If there is a truly heavenly spot on Earth, it is probably located in New Caledonia. At least that's what those who have been here are saying. And it's hard to argue with this - magnificent beaches, snow-white yachts swaying on azure waves. In addition, serene calm always reigns here, not interrupted by various events that periodically shake the world political arena.

 

Amazing facts about New Caledonia

 

Even though New Caledonia is located in the Pacific Ocean, de jure, it is considered an overseas department of France. And, like other former French colonies that never gained independence, this country primarily exists thanks to the financial support of the metropolis. It is not so easy for the French to move here to live because they will not receive any social benefits here.
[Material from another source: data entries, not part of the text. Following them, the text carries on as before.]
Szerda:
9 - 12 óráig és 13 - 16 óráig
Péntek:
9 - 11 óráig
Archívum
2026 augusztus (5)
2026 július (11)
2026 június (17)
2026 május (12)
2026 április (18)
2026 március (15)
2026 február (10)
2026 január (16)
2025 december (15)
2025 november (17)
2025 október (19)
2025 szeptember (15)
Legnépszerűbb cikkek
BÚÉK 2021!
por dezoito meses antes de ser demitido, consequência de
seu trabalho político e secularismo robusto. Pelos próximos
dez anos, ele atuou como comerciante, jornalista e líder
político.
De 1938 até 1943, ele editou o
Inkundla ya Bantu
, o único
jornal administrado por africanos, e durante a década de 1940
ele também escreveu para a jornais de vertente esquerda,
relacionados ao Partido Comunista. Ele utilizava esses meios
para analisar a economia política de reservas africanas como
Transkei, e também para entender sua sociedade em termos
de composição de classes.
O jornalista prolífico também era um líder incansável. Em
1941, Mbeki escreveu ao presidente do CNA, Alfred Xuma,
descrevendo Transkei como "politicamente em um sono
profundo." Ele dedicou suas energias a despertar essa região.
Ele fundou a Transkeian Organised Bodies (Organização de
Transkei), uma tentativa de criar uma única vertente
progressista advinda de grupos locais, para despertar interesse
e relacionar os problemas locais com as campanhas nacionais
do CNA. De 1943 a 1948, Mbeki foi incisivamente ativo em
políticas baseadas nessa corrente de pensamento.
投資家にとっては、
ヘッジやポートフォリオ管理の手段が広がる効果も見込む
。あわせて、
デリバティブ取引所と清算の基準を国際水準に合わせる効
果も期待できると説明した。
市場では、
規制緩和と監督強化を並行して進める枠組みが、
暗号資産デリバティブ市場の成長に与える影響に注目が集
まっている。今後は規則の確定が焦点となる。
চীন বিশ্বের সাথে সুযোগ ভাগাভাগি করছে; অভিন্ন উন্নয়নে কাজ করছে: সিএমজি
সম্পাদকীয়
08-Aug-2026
The French authorities decided to cut off the flow of their citizens who wanted to wallow on New Caledonian beaches, do nothing and live on welfare.

 

1. New Caledonia is located in the southwestern part of the Pacific Ocean, in Melanesia.

 

2. This country is one large island in the Pacific Ocean, including a relatively small island group.

 

3. New Caledonia is a particular administrative-territorial entity of France.

 

4. About a quarter of the New Caledonian population are Europeans, primarily French.

 

5. New Caledonia consists of the leading and most significant island, Grande Ter, and several other smaller islands.

 

6. The total area of ​​the New Caledonia archipelago is 19,060 km². This can be compared to the size of ​​Wales.

 

 

7. The famous navigator James Cook first discovered these islands for Europeans.

 

8. Therefore, the island got its name in honor of Caledonia, an area located in Scotland, which was the birthplace of Captain Cook.

 

9. From the nearest giant neighbor, Australia, New Caledonia is separated by 1200 kilometers.

 

10 ... According to scientists, New Caledonia separated from Australia about 66 million years ago.

 

11. Then, for 16 million years, the archipelago drifted in a northeasterly direction until it reached its current position about 50 million years ago.

 

12. The first people appeared here about 3.5 thousand years ago. After the discovery of this archipelago by Cook, British whalers and sandalwood traders soon began to appear there.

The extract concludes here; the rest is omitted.